2.c.2. Validation of a scientific theory
The hypothesis testing or experimental study
The Pop up or Veus Vei method
The second stage of the scientific method is the validation of the scientific theories. When speaking about the stages of the scientific method, I have mentioned the placement hypothesis testing of the experimental study in the second stage instead of next to the other two classical basic methods according to this classification of the scientific methods quoted by Galileo.
Regarding the validations stage of a scientific theory, the current scientific method is not complete because it only accepts the hypothesis testing within a experimental study and not the purely rational means or common sense like Galileo also indicated.
In practice, the current scientific hypothesis testing of an experimental study is used, however, as desired; for example, it turns out that the constant of gravity is universal, and as far as I know, no one has walked around the world in order to confirm it. Besides, I seriously doubt that it would be like that because it is a pretty obscure topic.
An example of the opposite is the existence of planets revolving around other stars. Until recently, their existence was not scientific, and I think that no one with the least bit of common sense could possibly think that they don’t exist, keeping in mind the number of stars that are seen at night. I suppose that humans still find themselves in a heliocentric stage with relativistic fever following the Ptolemaic stage.
The second scientific method of the validation stage of a theory, based on common sense, is what I call Jump or Pop up because it is self-sufficient, there are things that cannot be demonstrated; they are obvious or common sense, we can say they jump into view. Another very descriptive naming is the Veus Vei method from the boy philosopher’s famous game of I spy with my little eye (veo veo in Spanish)

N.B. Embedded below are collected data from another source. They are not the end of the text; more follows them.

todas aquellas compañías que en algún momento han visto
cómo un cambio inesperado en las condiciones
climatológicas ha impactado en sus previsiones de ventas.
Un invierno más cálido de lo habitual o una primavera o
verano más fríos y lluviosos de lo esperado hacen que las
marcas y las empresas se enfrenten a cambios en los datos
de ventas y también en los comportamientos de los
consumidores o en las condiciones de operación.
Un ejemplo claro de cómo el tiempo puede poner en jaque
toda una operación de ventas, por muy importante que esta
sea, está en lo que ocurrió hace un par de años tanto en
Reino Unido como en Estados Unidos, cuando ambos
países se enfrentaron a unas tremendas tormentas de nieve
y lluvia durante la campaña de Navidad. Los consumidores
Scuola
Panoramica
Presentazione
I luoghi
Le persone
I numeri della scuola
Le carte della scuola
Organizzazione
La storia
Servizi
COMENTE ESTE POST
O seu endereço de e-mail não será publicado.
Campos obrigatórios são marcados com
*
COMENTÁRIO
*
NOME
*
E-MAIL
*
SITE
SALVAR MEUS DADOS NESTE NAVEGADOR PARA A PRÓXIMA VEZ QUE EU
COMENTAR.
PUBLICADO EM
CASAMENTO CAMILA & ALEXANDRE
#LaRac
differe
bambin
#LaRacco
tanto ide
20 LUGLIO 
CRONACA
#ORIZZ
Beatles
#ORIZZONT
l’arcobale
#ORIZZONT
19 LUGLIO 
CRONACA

It is worth repeating, because it seems that it is too frequently forgotten that error elimination or refutation not only arises in the hypothesis testing of an experimental study but it can also be of logical nature. When it has logical nature it is because it has reached a logical impossibility or a mental paradox that obviously invalidates the premise, that is, an ad absurdum situation is reached within what we have called the Pop up method or Veus vei method.

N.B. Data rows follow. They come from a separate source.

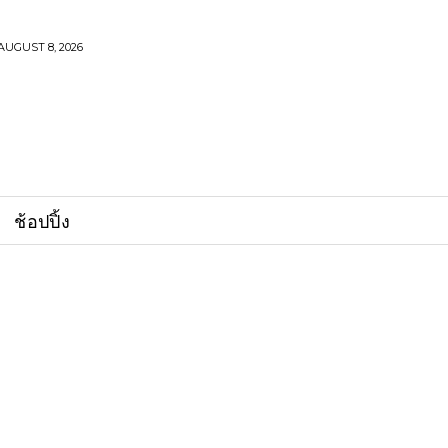
AUGUST 8, 2026
ช้อปปิ้ง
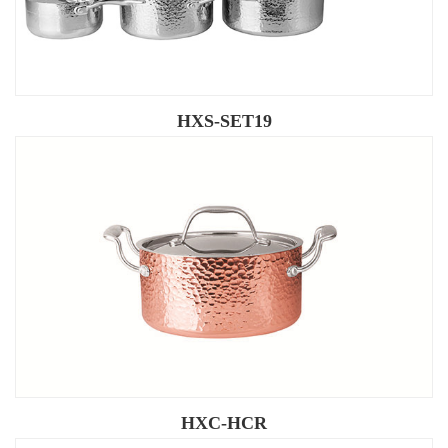
HXS-SET19
HXC-HCR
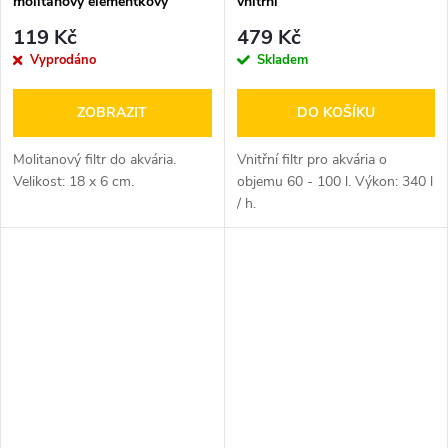
molitanový elementkový
vnitřní
119 Kč
479 Kč
Vyprodáno
Skladem
ZOBRAZIT
DO KOŠÍKU
Molitanový filtr do akvária.
Vnitřní filtr pro akvária o
Velikost: 18 x 6 cm.
objemu 60 - 100 l. Výkon: 340 l
/ h.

In other words, the paradoxes, let's say of twins or of effect-cause, indicate the presence of errors in the proposed theory.
Of course mistakes can always be made with any method that is used, but the scientific knowledge is a dynamic concept and previous theories can always be refuted, certainly even the names used can be improved.

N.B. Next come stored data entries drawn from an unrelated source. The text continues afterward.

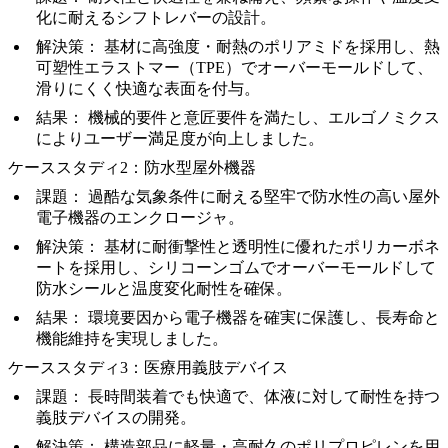
化に耐えるシフトレバーの設計。
解決策：
基材に高強度・耐熱のポリアミドを採用し、熱
可塑性エラストマー（TPE）でオーバーモールドして、
滑りにくく快適な表面を付与。
結果：
機械的要件と意匠要件を満たし、エルゴノミクス
によりユーザー満足度が向上しました。
ケーススタディ2：防水型屋外機器
課題：
過酷な気象条件に耐える堅牢で防水性の高い屋外
電子機器のエンクロージャ。
解決策：
基材に耐衝撃性と透明性に優れたポリカーボネ
ートを採用し、シリコーンゴムでオーバーモールドして
防水シールと温度変化耐性を確保。
結果：
環境要因から電子機器を確実に保護し、長寿命と
機能維持を実現しました。
ケーススタディ3：医療用義肢デバイス
課題：
長時間装着でも快適で、体液に対して耐性を持つ
義肢デバイスの開発。
解決策：
構造部品に軽量・高耐久のポリプロピレンを用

Concerning the two philosophical positions of the hypothesis testing, the verification, according to the Vienna Circle, as well as the Popper falsifiability seemed reasonable to me and very similar in practice.
The third stage in this vision of the methodology of science is acceptance. A marvelous analysis of the evolution of science in medium and long-term is the one carried out by Kuhn in 1962 in his book about the structure of the scientific revolutions.
Other positions like the accumulation of knowledge or the credibility of Popper also seem reasonable, although the point of view could be different.
I am merely pointing out that it is one thing to test and validate a scientific theory, and another for the experts of the corresponding scientific community to have the time or willingness to read theories outside of the prevailing paradigm.
Like the sociology of science adequately points out, this stage is the cause of the majority of the problems in science * and its methodology.
In particular, it seems that the best scientific method in this stage is the sudden death method which consists of letting 500 years, or whatever necessary, go by until someone reads your theory, while trying to go unnoticed by the skeptics. Nevertheless, I want to say that it is not a complaint but a reality. I think it can be no other way, that is how humans are and I like it.